His sister manipulates the situation to her advantage to discourage them from seeing us and goes on countless holidays with them each year.
We are currently away on holiday and had invited them to come with us (we have paid for a large villa, space enough for them) they declined saying the cost of their flights would be too much, despite them owning several properties, only to find out they subsequently booked to come to the same island at the same time but booked it up with friends. They are not going to be seeing us and our children don’t understand why. Yet just a few months ago they went on a similar holiday with his sister and each Easter they do too. Even their friends are more important than his son and children. It makes me so sad.
I have given up even trying to work out what goes on in their heads and my husband is starting to realise this too, but pings back for more hurt each time hoping they may be different this time.

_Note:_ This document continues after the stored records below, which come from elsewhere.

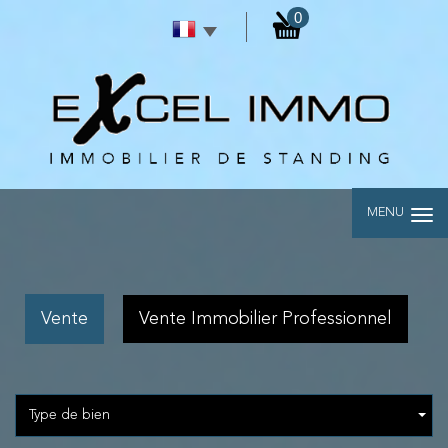
0
MENU
Vente
Vente Immobilier Professionnel
Type de bien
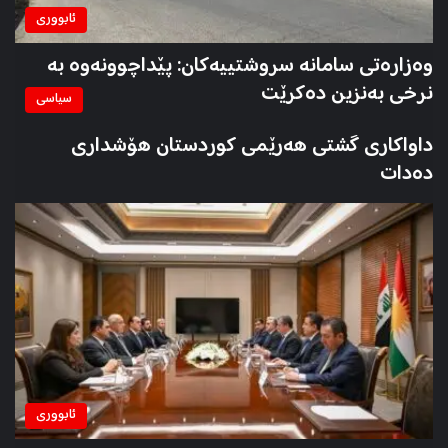
ئابووری
وەزارەتی سامانە سروشتییەکان: پێداچوونەوە بە
نرخی بەنزین دەکرێت
سیاسی
داواکاری گشتی هەرێمی کوردستان هۆشداری
دەدات
ئابووری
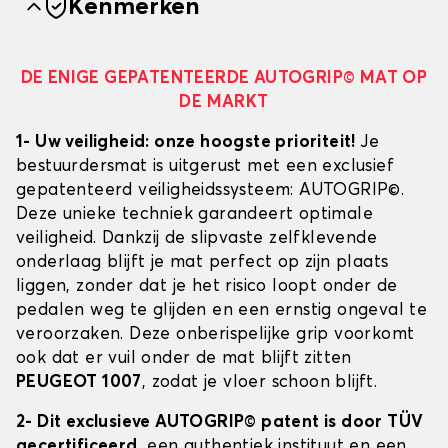
Kenmerken
DE ENIGE GEPATENTEERDE AUTOGRIP© MAT OP
DE MARKT
1- Uw veiligheid: onze hoogste prioriteit!
Je
bestuurdersmat is uitgerust met een exclusief
gepatenteerd veiligheidssysteem: AUTOGRIP©.
Deze unieke techniek garandeert optimale
veiligheid. Dankzij de slipvaste zelfklevende
onderlaag blijft je mat perfect op zijn plaats
liggen, zonder dat je het risico loopt onder de
pedalen weg te glijden en een ernstig ongeval te
veroorzaken. Deze onberispelijke grip voorkomt
ook dat er vuil onder de mat blijft zitten
PEUGEOT 1007
, zodat je vloer schoon blijft.
2- Dit exclusieve AUTOGRIP© patent is door TÜV
gecertificeerd
, een authentiek instituut en een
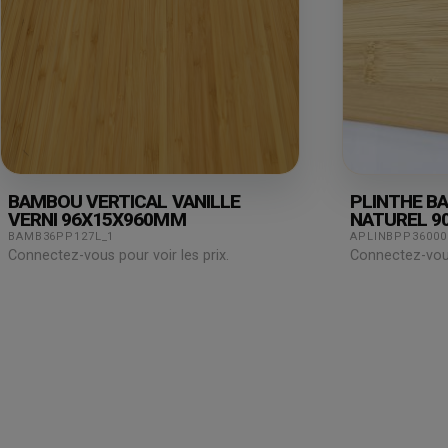
BAMBOU VERTICAL VANILLE
PLINTHE B
VERNI 96X15X960MM
NATUREL 9
BAMB36PP127L_1
APLINBPP36000
Connectez-vous pour voir les prix.
Connectez-vous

Don’t waste your energies on them. Book up the most amazing weekend away for you and the kids and plaster it all over Facebook or a family WhatsApp group if you have it. Send a big two fingers up at them and make sure your children grow up in an equal environment where they are both seen as important and loved

Suewoo · 22/10/2018 17:49

I trust your husband isn't even considering going to this party? How could he be so disloyal to you when you are being treated this way and were treated in a similar fashion with the Christmas episode. She obviously dislikes you intensely (sorry - but guess you don't think much of her) so, as long as your husband doesn't go, just send a card plus a handmade one from your polite kids, and leave it!! Who would want to be in their company. Sister in law sounds like the troublemaker however!!